Rarely, there is someone who not only “gets” Holmes but writes with great creativity.  Steven Moffat is in that small league.

Holmes pastiches have been around for most of the last century, and mostly they fall into two categories: either pretty good or embarrassingly bad. The writer who “gets” Holmes and can write in character may do a workmanlike job of spinning another Holmes tale for the genre. Once in a while, rarely, there is someone who not only “gets” Holmes but writes with great creativity, and creates a new niche of Holmesiana. Carole Nelson Douglas did this with the Irene Adler novels, and the amazing Laurie King has done this stupendously well with the wonderful Mary Russell novels. Steven Moffat is clearly in this small league of extraordinary writers.  But a great many pastiches are simply flops. Anne Perry, a marvelous writer, penned a perfectly awful Holmes short story that I could just barely finish. I love her William Monk and Thomas Pitt novels, both set in the same period of Victorian England, but she missed the mark utterly when trying to write Holmes. Perhaps that reveals how hard it is to do this!

By the way, the quintessential portrayal of the classic Holmes on television has to be the incomparable Jeremy Brett (The Adventures of Sherlock Holmes, 1984-1994 Granada Television series), whose abrupt, quirky characterization accurately captured the tension and complexity of the Holmes of the classic stories in a way few others have done. This is an area of huge competition, since the cast of other actors who have had a stab at Holmes is amazing, ranging from John Barrymore and Peter Cushing to Christopher Lee and Peter O’Toole. Read the LIST OF ACTORS WHO HAVE PORTRAYED SHERLOCK HOLMES.

If you’re a die-hard Holmes lover like me, then Steven Moffat’s Sherlock , with Holmes portrayed by actor Benedict Cummerbatch, is required viewing. Moffat is probably the most creative writer in television today, a man who has actually come up with some truly new and never-before-thought-of twists in a genre mostly filled with hackneyed imitation.

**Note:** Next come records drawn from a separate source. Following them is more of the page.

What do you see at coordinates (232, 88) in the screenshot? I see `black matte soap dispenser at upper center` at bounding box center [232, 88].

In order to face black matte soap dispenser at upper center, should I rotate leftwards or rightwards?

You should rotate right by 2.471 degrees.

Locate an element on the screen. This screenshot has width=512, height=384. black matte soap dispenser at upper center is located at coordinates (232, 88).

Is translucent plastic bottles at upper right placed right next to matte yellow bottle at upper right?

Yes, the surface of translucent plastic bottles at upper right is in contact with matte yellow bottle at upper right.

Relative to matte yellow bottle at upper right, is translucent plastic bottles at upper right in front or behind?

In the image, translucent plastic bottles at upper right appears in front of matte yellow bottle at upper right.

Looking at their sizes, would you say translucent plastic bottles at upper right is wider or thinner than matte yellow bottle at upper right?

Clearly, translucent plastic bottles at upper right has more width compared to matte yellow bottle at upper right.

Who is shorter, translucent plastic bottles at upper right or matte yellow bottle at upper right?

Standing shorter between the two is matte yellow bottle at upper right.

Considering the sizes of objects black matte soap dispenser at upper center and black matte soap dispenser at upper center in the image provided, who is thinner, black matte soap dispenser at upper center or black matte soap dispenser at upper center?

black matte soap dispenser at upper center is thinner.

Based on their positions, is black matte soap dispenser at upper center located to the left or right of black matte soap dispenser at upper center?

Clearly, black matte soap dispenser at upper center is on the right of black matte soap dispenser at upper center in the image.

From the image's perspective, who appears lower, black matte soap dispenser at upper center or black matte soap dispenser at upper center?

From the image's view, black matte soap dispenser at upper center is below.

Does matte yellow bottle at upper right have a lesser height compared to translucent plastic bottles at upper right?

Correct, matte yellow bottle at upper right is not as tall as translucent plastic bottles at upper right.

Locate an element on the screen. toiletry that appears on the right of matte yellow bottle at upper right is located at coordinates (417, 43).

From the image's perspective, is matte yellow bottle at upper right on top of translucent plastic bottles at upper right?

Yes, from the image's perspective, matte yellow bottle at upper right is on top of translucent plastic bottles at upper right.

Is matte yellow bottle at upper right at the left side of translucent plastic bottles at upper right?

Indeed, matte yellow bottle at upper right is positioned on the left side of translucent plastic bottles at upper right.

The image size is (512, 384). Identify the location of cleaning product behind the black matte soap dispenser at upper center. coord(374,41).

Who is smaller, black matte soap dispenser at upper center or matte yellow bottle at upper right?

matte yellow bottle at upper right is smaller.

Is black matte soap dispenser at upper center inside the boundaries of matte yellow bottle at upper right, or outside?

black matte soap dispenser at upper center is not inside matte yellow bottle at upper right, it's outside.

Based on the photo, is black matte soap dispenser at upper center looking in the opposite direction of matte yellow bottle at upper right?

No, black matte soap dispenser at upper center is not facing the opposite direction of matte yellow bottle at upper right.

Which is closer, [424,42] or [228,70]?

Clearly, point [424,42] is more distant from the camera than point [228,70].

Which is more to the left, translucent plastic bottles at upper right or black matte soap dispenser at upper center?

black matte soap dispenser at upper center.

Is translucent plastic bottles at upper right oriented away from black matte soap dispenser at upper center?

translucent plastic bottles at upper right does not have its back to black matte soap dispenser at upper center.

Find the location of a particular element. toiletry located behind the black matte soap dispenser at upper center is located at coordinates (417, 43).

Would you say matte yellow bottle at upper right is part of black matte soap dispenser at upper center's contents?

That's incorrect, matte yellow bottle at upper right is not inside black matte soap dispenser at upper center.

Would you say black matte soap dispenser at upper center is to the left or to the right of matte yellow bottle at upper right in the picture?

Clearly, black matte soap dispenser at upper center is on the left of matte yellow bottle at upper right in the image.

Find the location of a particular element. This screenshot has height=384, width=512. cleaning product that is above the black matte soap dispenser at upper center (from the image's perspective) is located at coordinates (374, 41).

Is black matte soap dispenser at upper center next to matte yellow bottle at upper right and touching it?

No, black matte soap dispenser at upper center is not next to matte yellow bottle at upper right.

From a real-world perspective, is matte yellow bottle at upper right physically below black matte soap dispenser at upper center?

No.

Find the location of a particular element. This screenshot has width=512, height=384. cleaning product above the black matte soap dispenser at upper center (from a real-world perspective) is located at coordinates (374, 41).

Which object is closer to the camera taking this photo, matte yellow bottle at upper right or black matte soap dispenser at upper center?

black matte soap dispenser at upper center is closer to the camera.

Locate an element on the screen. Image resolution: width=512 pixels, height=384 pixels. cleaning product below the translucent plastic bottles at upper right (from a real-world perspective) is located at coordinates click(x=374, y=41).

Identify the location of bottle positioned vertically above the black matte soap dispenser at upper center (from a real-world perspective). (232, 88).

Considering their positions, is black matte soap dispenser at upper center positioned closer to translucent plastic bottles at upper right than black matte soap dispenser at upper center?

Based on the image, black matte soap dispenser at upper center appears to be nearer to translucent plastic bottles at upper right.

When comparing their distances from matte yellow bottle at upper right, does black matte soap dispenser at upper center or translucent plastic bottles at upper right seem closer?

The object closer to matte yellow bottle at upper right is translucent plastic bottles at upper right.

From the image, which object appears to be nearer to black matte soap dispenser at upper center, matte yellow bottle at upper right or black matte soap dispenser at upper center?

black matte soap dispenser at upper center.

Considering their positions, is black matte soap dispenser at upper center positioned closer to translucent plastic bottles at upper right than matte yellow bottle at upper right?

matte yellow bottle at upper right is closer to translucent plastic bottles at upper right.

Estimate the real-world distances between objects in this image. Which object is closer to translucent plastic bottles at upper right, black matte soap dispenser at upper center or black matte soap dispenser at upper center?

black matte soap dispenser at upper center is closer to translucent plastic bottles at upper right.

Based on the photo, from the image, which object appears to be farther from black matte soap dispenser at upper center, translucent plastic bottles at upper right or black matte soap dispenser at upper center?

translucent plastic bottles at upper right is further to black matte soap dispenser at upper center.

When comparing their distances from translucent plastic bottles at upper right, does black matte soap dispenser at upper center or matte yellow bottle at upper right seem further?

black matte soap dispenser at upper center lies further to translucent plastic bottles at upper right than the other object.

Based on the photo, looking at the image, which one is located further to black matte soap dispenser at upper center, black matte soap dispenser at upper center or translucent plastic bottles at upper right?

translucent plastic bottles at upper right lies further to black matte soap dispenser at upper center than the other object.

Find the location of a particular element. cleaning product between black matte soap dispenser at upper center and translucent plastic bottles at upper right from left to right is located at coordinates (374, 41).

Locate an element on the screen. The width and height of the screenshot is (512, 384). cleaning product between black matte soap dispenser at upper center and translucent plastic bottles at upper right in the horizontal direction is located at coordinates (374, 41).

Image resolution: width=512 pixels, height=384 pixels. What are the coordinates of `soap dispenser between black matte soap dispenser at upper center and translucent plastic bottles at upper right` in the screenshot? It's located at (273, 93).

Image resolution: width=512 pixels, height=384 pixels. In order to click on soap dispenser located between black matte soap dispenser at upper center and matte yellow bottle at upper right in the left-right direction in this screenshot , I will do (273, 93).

He grasps the essential core of the characters of Holmes and Watson, takes those fully and completely and aggressively into the year 2012, and goes to town. Elementary, on the other hand, is a fairly ordinary police procedural dressed up in Holmes clothing, something I will watch if I have nothing more urgent to do, but it is clearly not “destination television.”

Meh.

Season 3 of BBC Sherlock, starring Benedict Cummerbatch,
will air on Masterpiece Theatre sometime in 2013.